In this, however, they made the same mistake that the Germanic kingdoms did all the way back in the early 1800s and which more recently the Shah of Iran made. They went gung-ho on higher education for the masses but without assuring that there would be jobs waiting for the college graduates. Violent revolutions were the result in both cases.
The ad-hoc solution in this era was to stave off revolution by encouraging emigration. But this set in motion an exodus of the very kind of people a country needs most to pull itself up by the bootstraps and hold the worst policies of a government in check.
Then these modernization geniuses topped it off by industrializing the ad-hoc money transfers from expat workers to hardscrabble relatives in the old country. This allows governments in the poorer countries to snatch up large amounts of hard currency, little of which go toward improving the lot of the hardscrabble citizens.
And the remittances help the families of expats just enough financially to take the edge off their complaints about bad government in their countries.
In short the remittances, once industrialized, allow governments in the recipient countries to continue with bad policies -- provided they make their IMF loan payments on time, and produce annual reports for the World Bank about their progress in fighting corruption and improving their governance policies.
No, UNESCO and its donor governments aren't quite ready to confront all that. Neither are the press and politicians.
Of course there are aspects of the current migrant/refugee situation that aren't connected with brain drains; for instance many of the people trying to get into the U.K. and European countries are only qualified for unskilled labor. And not all of them are from countries where the government is a failure, as an August 20 BBC report pointed out. (Risking death at sea to escape boredom).
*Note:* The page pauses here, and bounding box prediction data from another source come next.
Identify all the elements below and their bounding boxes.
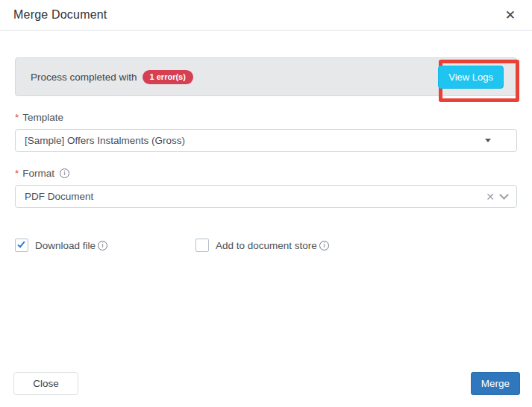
- template-select[interactable]: [Sample] Offers Instalments (Gross): [15, 129, 517, 152]
- alert-message: Process completed with: [31, 72, 137, 83]
- combobox-icons: ✕: [486, 192, 507, 202]
- dialog-title: Merge Document: [13, 8, 107, 22]
- format-combobox[interactable]: PDF Document ✕: [15, 185, 517, 208]
- format-label-text: Format: [22, 168, 54, 179]
- merge-button[interactable]: Merge: [471, 372, 520, 395]
- view-logs-button[interactable]: View Logs: [438, 66, 504, 89]
- dialog-header: Merge Document ✕: [0, 0, 532, 31]
- process-status-alert: Process completed with 1 error(s) View L…: [15, 57, 517, 96]
- close-icon[interactable]: ✕: [502, 7, 519, 23]
- required-asterisk: *: [15, 112, 19, 123]
- format-selected-value: PDF Document: [25, 191, 486, 202]
- error-count-badge: 1 error(s): [143, 70, 193, 84]
- clear-icon[interactable]: ✕: [486, 192, 495, 202]
- template-label-text: Template: [22, 112, 63, 123]
- template-selected-value: [Sample] Offers Instalments (Gross): [25, 135, 485, 146]
- dialog-footer: Close Merge: [0, 372, 532, 407]
- dialog-body: Process completed with 1 error(s) View L…: [0, 57, 532, 252]
- checkmark-icon: [17, 240, 25, 248]
- required-asterisk: *: [15, 168, 19, 179]
- template-label: *Template: [15, 112, 517, 123]
- info-icon: i: [319, 241, 329, 250]
- download-file-option: Download file i: [15, 239, 107, 252]
- options-row: Download file i Add to document store i: [15, 239, 517, 252]
- add-to-store-label: Add to document store i: [216, 240, 329, 251]
- download-file-label: Download file i: [35, 240, 107, 251]
- add-to-store-checkbox[interactable]: [195, 239, 209, 252]
- add-to-store-label-text: Add to document store: [216, 240, 317, 251]
- format-field-group: *Format i PDF Document ✕: [15, 168, 517, 208]
- info-icon: i: [98, 241, 107, 250]
- caret-down-icon: [485, 139, 491, 142]
- info-icon: i: [60, 168, 69, 178]
- template-field-group: *Template [Sample] Offers Instalments (G…: [15, 112, 517, 152]
- alert-container: Process completed with 1 error(s) View L…: [15, 57, 517, 96]
- chevron-down-icon[interactable]: [499, 190, 509, 200]
- download-file-checkbox[interactable]: [15, 239, 28, 252]
- close-button[interactable]: Close: [13, 372, 78, 395]
- format-label: *Format i: [15, 168, 517, 179]
- alert-message-group: Process completed with 1 error(s): [31, 70, 193, 84]
- download-file-label-text: Download file: [35, 240, 96, 251]
- merge-document-dialog: Merge Document ✕ Process completed with …: [0, 0, 532, 407]
- add-to-store-option: Add to document store i: [195, 239, 329, 252]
But the long shadow cast over the entire immigration situation, worldwide, is the accelerating brain drains, which leave behind increasingly weak societies.
The slick ones argue that FDI -- foreign direct investment -- is the cure for brain drains: use foreign money to set up enough industries in a country to lure back the expat workers.
The catch is that these foreign investors don't pull up stakes and go to live in the country they invest in. Many of the globalized investors of today invest and speculate through funds, and have no special interest in the country itself. And it is impossible to hold these millions of virtually anonymous people to account for anything that happens in the country they invest in.
So as these types invest in weak societies that are overseen by corrupt governments, we're seeing the emergence of something far worse than the European colonizers. We're seeing entire countries being put up for sale by unscrupulous governments to large numbers of foreigners who often operate from little more than a post office box, and who only want a good return on their investment.
The result has been horrors inflicted on entire populations by their governments, horrors that rarely make it into newspaper accounts and almost never onto TV news.
It is sophistry to argue that a FDI-led reverse brain drain can halt the horrors; by the time the expats return, a corrupt government is so flush with money from FDI that it can quash protests.
Welcome to the dark side of the 21st Century.